- Opening Delimiter -

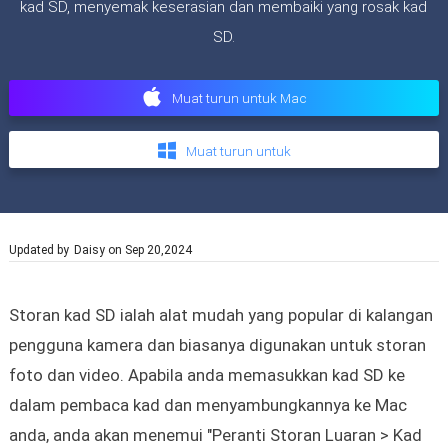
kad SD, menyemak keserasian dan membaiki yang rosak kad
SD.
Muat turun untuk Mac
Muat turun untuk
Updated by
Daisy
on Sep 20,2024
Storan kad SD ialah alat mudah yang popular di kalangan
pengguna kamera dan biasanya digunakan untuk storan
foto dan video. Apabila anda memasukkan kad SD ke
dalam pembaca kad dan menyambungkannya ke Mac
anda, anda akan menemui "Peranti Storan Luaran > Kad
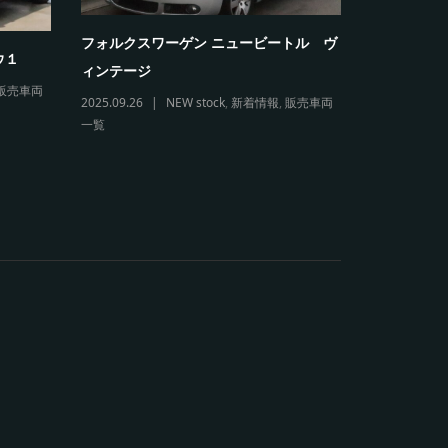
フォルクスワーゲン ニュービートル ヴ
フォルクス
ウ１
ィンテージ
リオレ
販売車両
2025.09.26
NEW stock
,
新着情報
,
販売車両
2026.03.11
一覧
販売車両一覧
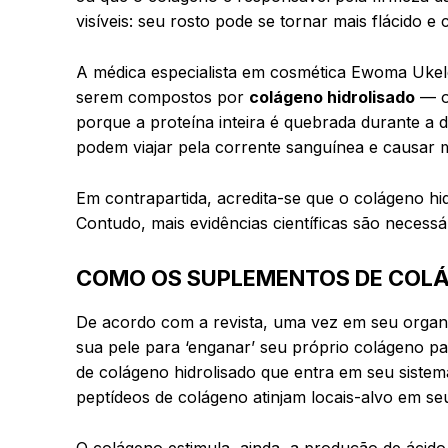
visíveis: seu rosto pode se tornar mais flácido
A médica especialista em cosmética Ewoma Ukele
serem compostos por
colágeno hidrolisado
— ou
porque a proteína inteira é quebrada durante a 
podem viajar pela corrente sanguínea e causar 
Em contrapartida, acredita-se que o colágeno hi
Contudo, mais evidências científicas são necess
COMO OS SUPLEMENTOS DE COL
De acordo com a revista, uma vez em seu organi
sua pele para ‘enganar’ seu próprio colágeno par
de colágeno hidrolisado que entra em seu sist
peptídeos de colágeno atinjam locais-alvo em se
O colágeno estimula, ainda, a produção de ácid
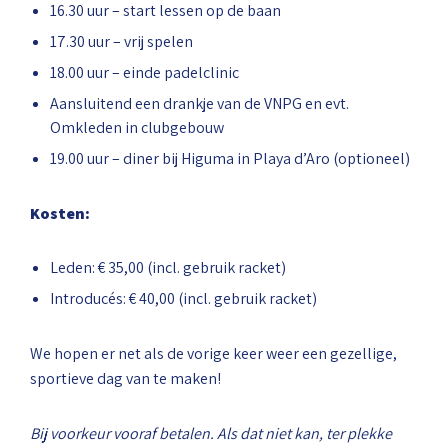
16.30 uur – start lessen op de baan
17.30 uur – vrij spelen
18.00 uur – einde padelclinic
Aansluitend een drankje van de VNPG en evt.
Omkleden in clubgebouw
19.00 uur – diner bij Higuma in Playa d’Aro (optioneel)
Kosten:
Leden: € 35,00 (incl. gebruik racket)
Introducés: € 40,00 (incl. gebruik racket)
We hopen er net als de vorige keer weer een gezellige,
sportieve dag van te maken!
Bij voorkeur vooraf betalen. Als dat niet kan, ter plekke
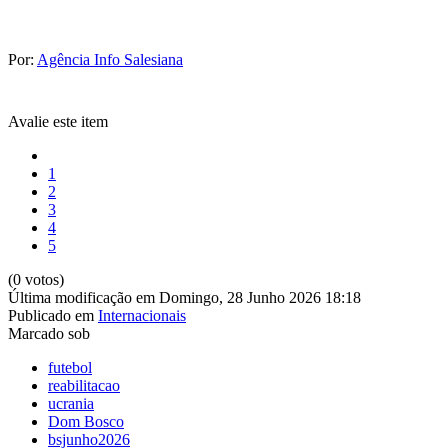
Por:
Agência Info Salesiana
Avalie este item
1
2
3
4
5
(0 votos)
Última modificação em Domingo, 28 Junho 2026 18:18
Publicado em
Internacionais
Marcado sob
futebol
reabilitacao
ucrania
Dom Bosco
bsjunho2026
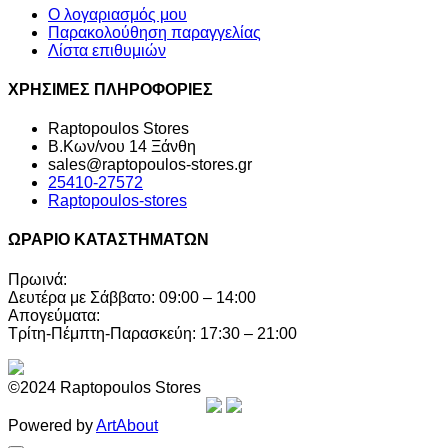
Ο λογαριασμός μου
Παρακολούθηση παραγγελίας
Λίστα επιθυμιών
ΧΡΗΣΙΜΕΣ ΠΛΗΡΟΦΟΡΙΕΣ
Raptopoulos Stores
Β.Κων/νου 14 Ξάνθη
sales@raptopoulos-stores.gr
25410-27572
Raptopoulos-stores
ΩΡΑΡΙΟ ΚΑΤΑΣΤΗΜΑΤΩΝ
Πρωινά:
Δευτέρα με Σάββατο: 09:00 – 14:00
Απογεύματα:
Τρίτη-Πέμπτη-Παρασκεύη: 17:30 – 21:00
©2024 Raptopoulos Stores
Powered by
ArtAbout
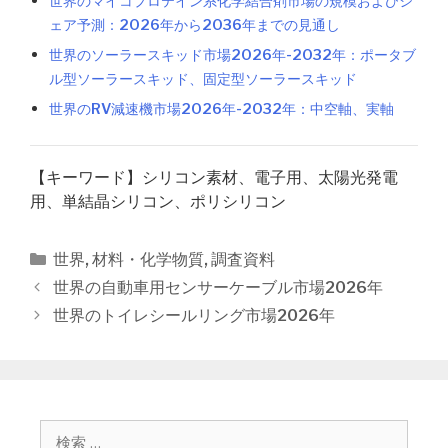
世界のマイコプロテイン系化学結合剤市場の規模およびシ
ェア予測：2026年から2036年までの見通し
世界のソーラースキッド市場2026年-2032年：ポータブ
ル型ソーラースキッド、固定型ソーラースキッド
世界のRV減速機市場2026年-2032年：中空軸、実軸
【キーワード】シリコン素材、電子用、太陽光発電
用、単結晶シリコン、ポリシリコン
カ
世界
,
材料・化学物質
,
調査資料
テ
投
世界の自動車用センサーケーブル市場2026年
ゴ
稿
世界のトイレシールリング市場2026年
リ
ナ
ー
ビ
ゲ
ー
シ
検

- Closing Delimiter -

Lines holding the word "mais" should be copied from the entries above.

visíveis: seu rosto pode se tornar mais flácido
Contudo, mais evidências científicas são necess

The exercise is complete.